Una dichiarazione di guerra, dopo quasi cento anni di relativa pace e stabilità, sconvolse i cuori d’Europa in un giorno d’estate, il 28 luglio: l’anno era il 1914, e la guerra, da conflitto tra due nazioni, divenne prima un (triste) affare europeo, poi addirittura mondiale. La Belle Epoque, epoca di pace, di progresso, di crescita economica e sociale, che pure aveva mostrato i suoi limiti, perse la sua innocenza in un caldo giorno d’estate, sostituita da anni di terrore e di morte che sconvolsero per sempre il nostro continente, avendo dei riflessi in tutto il mondo.

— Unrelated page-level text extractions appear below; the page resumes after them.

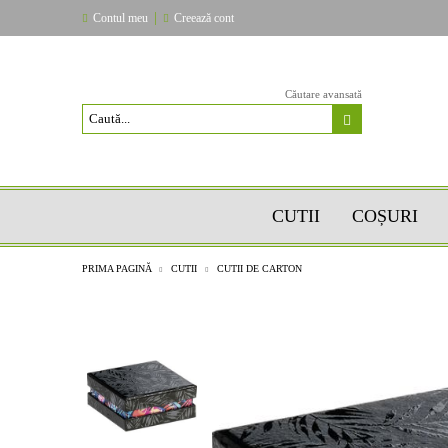
|
Contul meu
Creează cont
Căutare avansată
CUTII
COȘURI
PRIMA PAGINĂ
CUTII
CUTII DE CARTON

La dichiarazione di guerra che l’Impero Austro-Ungarico fece nei confronti del Regno di Serbia aveva, come è noto, affondato le radici nell’assassinio a Sarajevo dell’erede al trono austriaco Francesco Ferdinando, omicidio consumatosi il 28 giugno dello stesso anno. Ma le ragioni della rivalità e dell’odio tra i due regni era ben più antico e profondo. E in un’epoca in cui le connessioni, le alleanze e le rivalità tra gli stati erano ormai troppo strette per essere ignorate, fu impossibile limitare il conflitto a due sole nazioni: nell’arco di pochissimo tempo a fianco della Serbia si schierarono la Francia, l’Inghilterra, per via della c.d. Triplice Intesa, che le vedeva unite contro gli imperi centrali, ossia quello tedesco e quello austro-ungarico; con gli Asburgo, invece, si schierò la Germania, ma non l’Italia, che si dichiarò neutrale nonostante gli accordi derivanti dalla Triplice Alleanza, patto di cooperazione con i due imperi sopracitati. A questo scacchiere già complesso si unirono poi l’impero Russo, la stessa Italia, che rovesciò la sua alleanza e fece un cambio di campo in seguito al “Patto di Londra”, e gli Stati Uniti, vero e proprio motore della guerra e fattore determinante per la risoluzione del conflitto. Lungi dall’essere una lezione di storia, anche perché sarebbe assai complesso racchiudere in poche righe un conflitto così lungo e articolato, il nostro punto di vista si focalizza su come alcuni santi abbiano vissuto uno scempio epocale che, nei suoi estremi, coprì molti anni, dal 1914 al 1918 e portò con sé, secondo le stime ufficiali, circa 10 milioni di soldati di varia nazionalità, a cui si devono aggiungere le vittime civili e coloro che, pur essendo sopravvissuti alla guerra, morirono di lì a breve per le conseguenze fisiche e psichiche dovute alla guerra.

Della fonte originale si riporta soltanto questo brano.